We Sat Down With WILDEBEEST Founder Curtis: The Story, The Standard, and Why Copy Paste Marketing Has to Die
This deserves airtime: social media marketing has become dull.
And it’s not because the industry is full of untalented people. It’s worse than that. It’s full of capable people who have been trained to play it safe. Complacency. Laziness. Templates. Rinse. Repeat.
So we sat down with WILDEBEEST founder Curtis, East London born and formerly Head of Marketing at Cubitt House, to talk about where WILDEBEEST came from, what it stands for, and why the work has to have more bite than what we’re seeing right now.
First things first. Who are you, and what is WILDEBEEST?

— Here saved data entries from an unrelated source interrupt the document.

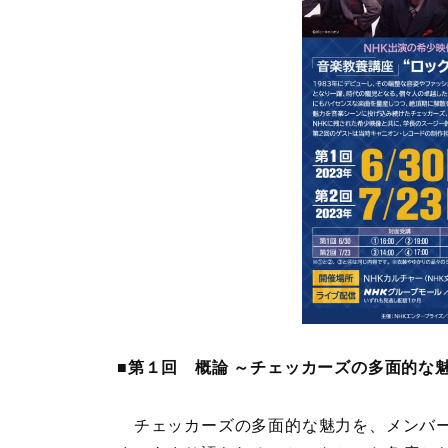
■第１回 概論 ～チェッカーズの多面的な
チェッカーズの多面的な魅力を、メンバー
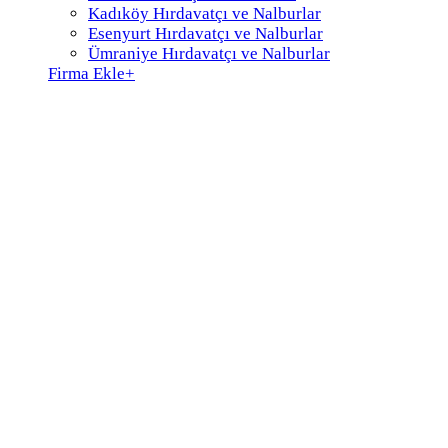
Kadıköy Hırdavatçı ve Nalburlar
Esenyurt Hırdavatçı ve Nalburlar
Ümraniye Hırdavatçı ve Nalburlar
Firma Ekle
+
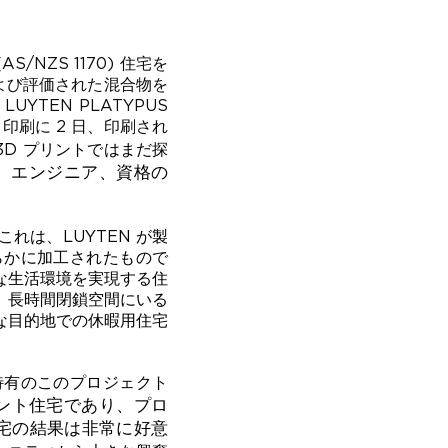
NZS 1170) 住宅を
よび評価された混合物を
TEN PLATYPUS
は、印刷に 2 日、印刷され
3D プリントではまだ探
者、エンジニア、資格の
れは、LUYTEN が製
らかに加工されたもので
な生活環境を実現する住
、長時間閉鎖空間にいる
な目的地での休暇用住宅
特有のこのプロジェクト
リント住宅であり、プロ
ト住宅の結果は非常に好意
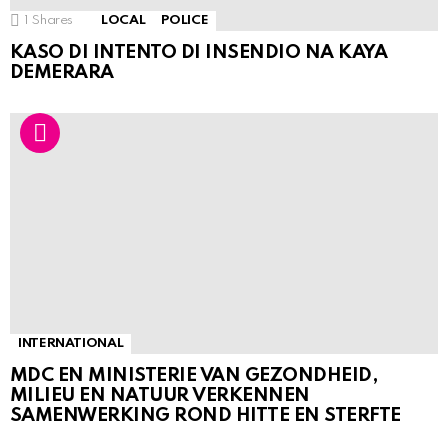
1
Shares
LOCAL
POLICE
KASO DI INTENTO DI INSENDIO NA KAYA
DEMERARA
INTERNATIONAL
MDC EN MINISTERIE VAN GEZONDHEID,
MILIEU EN NATUUR VERKENNEN
SAMENWERKING ROND HITTE EN STERFTE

I’m Curtis. I built my career inside content, sales and marketing, learning the craft the proper way. I spent time at Cubitt House as Head of Marketing, which means I’ve been on the inside of what it actually takes to build a brand, keep it consistent, grow it, and make it matter.
WILDEBEEST is my answer to the dullness. It’s a creative studio and media house based in East London. We do branding and identity, film and video production, photography, design, content, digital. The full picture.
But the real point is this: the brand has to speak. It can’t just appear. It can’t just post. It has to say something, look like something, and feel like something. Otherwise, it’s kinda irrelevant, right?
You sound like you’re mad at the industry. Why?
Because I am. Honestly. Some days it’s boring. Some days it’s infuriating.
I’ll scroll and see the same edit, the same caption structure, the same recycled idea, the same “agency humour”, the same trend repackaged as “strategy”. Everybody’s chasing the same version of traction. Not because it’s right for their brand, but because it’s what the internet is rewarding this week.
And I’m not blaming individuals. There are insanely talented people out there. But people get complacent. They get busy. They get tired. They default to what’s quick, what’s safe, what’s proven.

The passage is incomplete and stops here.